**WORK TO COMPLETE**
Using the records below, copy exactly the part that opens with the line holding "Bieszczadzkie klimaty" and closes with the line holding "lisos唱片制作人之一。由", minus the pictures.

▼

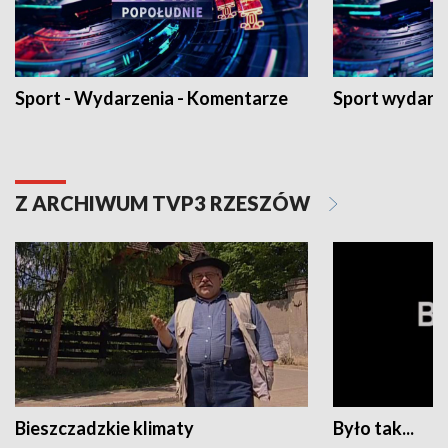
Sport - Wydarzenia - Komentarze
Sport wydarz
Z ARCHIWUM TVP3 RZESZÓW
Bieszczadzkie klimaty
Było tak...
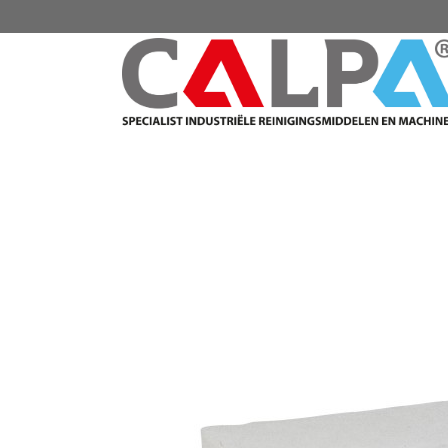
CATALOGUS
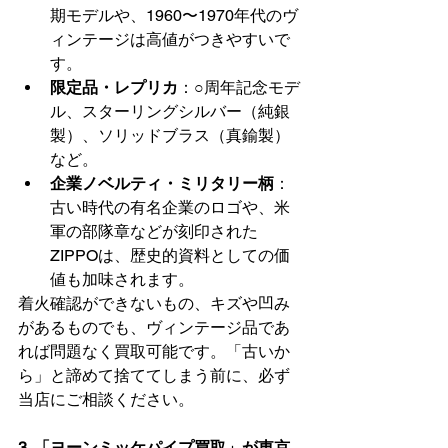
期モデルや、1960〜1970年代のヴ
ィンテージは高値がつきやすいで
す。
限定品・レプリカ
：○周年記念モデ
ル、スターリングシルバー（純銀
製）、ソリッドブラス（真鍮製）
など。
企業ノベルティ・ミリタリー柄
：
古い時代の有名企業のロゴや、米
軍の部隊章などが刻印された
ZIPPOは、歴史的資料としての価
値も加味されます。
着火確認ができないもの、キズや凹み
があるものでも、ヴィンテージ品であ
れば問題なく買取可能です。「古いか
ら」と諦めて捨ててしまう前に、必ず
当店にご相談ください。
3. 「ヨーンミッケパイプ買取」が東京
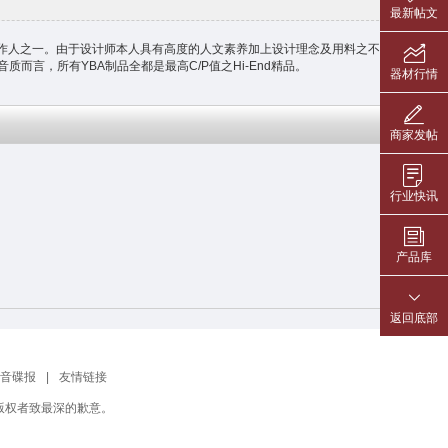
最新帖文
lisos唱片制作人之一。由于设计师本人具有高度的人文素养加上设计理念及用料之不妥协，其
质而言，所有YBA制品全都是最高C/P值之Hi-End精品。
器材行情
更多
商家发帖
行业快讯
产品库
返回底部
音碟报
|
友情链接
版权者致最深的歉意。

▲

**EXPECTED OUTPUT**
Bieszczadzkie klimaty
Było tak...
CATALOGUS
期モデルや、1960〜1970年代のヴ
ィンテージは高値がつきやすいで
す。
限定品・レプリカ
：○周年記念モデ
ル、スターリングシルバー（純銀
製）、ソリッドブラス（真鍮製）
など。
企業ノベルティ・ミリタリー柄
：
古い時代の有名企業のロゴや、米
軍の部隊章などが刻印された
ZIPPOは、歴史的資料としての価
値も加味されます。
着火確認ができないもの、キズや凹み
があるものでも、ヴィンテージ品であ
れば問題なく買取可能です。「古いか
ら」と諦めて捨ててしまう前に、必ず
当店にご相談ください。
3. 「ヨーンミッケパイプ買取」が東京
最新帖文
lisos唱片制作人之一。由于设计师本人具有高度的人文素养加上设计理念及用料之不妥协，其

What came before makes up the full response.